4. Is the Profession Ready for Mandatory Mediation?
This was one of the biggest questions this iteration of the audit sought to answer. It was of particular interest to the UK Ministry of Justice as it plans to introduce mandatory mediation for all contested claims under £10,000 in the County Courts.
The audit reports the membership of the Civil Mediation Council to have a market capacity of 54,000 days.
It is therefore safe to assert that a significant expansion of mediation activity following the introduction of mandatory mediation, would be well handled by the UK mediation profession from a capacity perspective.
5. Litigants in Person (LIPs) and Mediation
The discussion around mandatory mediation, particularly as it pertains to claims up to £10,000, where a significant portion of these will involve unrepresented parties, raises the question of their experience and effectiveness in mediation as well as possible challenges for the mediators.
The audit does show that in claims under £10,000, there were reported issues around LIPs understanding legal and commercial aspects of their case as well as how well they were able to represent themselves.
This naturally led to a high number of instances where the mediator was asked for assistance when it came to advice on the merits of their case for example.
It is worth noting however, these issues dissipated slightly as the value of the claims rose from £10,000 to £25,000 and above.
Mediators did also share that there is nothing inherently wrong with LIPs in mediation and that well-prepared and sensible individuals can generally be more helpful in achieving settlement compared with a dogmatic lawyer.
There was a reported need for more preparation with LIPs to help them understand the process and how it works, whereas represented parties will benefit from a lawyer likely well versed in or at the very least, aware of the mediation process.
Moving forward, the field may need to be diligent in providing appropriate guidance and support for unrepresented individuals to make sure they can maximise the opportunity the process presents.
6. Mediation has Considerable Commercial Clout
In every audit, Graham Massie presents some impressive figures on the contribution mediation makes to commercial life in the United Kingdom.
Most notable are three key figures.
- Roughly £20 billion worth of cases are mediated each year
- Since 1990 therefore around £195 billion worth of cases have gone to mediation
- Mediation has saved business around £5.9 billion in wasted management time, legal fees, lost productivity and damaged relationships per year
7. Final Thoughts
Audit author Graham Massie notes:
“mediation has arrived at its desired destination within the mainstream of the litigation system, but its race is far from run.
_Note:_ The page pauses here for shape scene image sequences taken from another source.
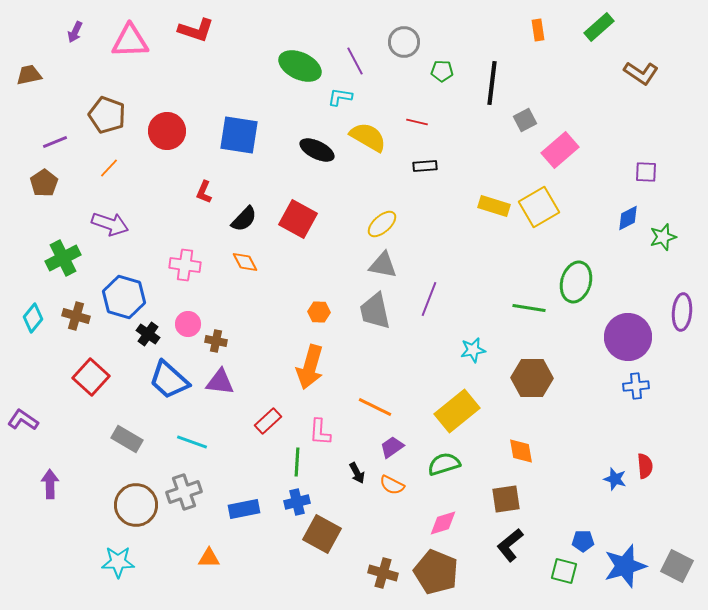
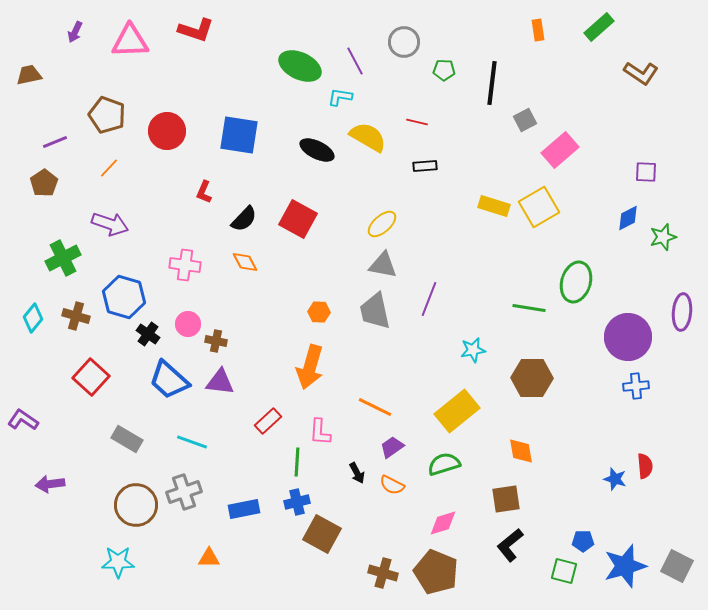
green pentagon at (442, 71): moved 2 px right, 1 px up
purple arrow at (50, 484): rotated 96 degrees counterclockwise
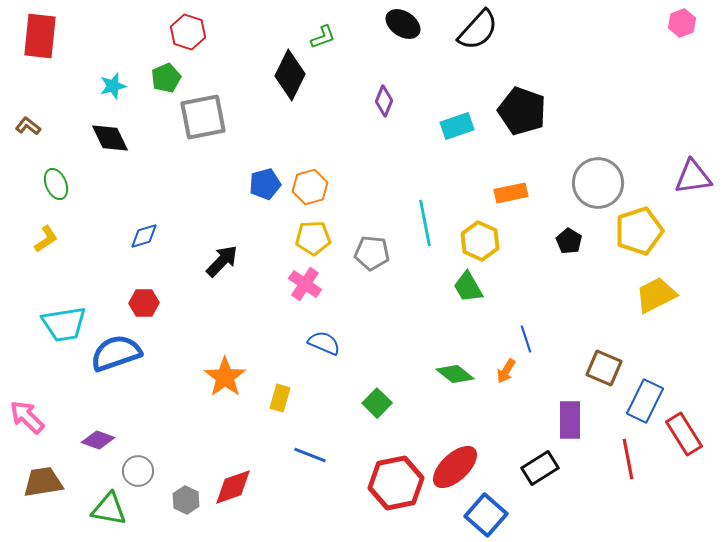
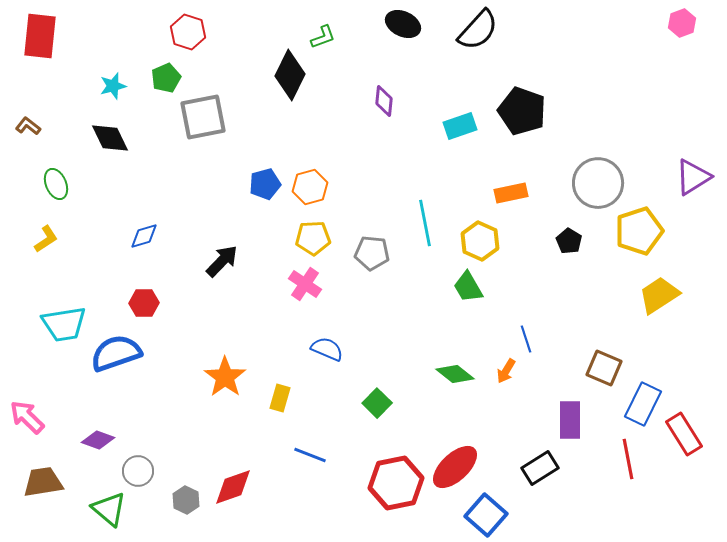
black ellipse at (403, 24): rotated 8 degrees counterclockwise
purple diamond at (384, 101): rotated 16 degrees counterclockwise
cyan rectangle at (457, 126): moved 3 px right
purple triangle at (693, 177): rotated 24 degrees counterclockwise
yellow trapezoid at (656, 295): moved 3 px right; rotated 6 degrees counterclockwise
blue semicircle at (324, 343): moved 3 px right, 6 px down
blue rectangle at (645, 401): moved 2 px left, 3 px down
green triangle at (109, 509): rotated 30 degrees clockwise
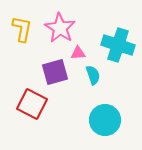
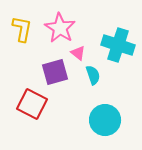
pink triangle: rotated 42 degrees clockwise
The move towards mandatory mediation appears to be the next challenge on the horizon, and this Audit suggests that our profession is well placed to meet the need.”
In terms of the opportunity still out there, he comments:
“Our historic growth to a total of around 17,000 mediations a year is certainly an impressive achievement, but with some 247,000 contested Civil law cases in England and Wales each year, the need (and opportunity) is still vast. So, with new approaches, and new areas for implementation of mediation, we are still evolving, but the journey has not ended.”
 1.3 Million claims were brought in 2020, but only 19% of claims are defended (and therefore necessitate a court hearing).This figure does not include family law cases, employment tribunal cases or criminal cases.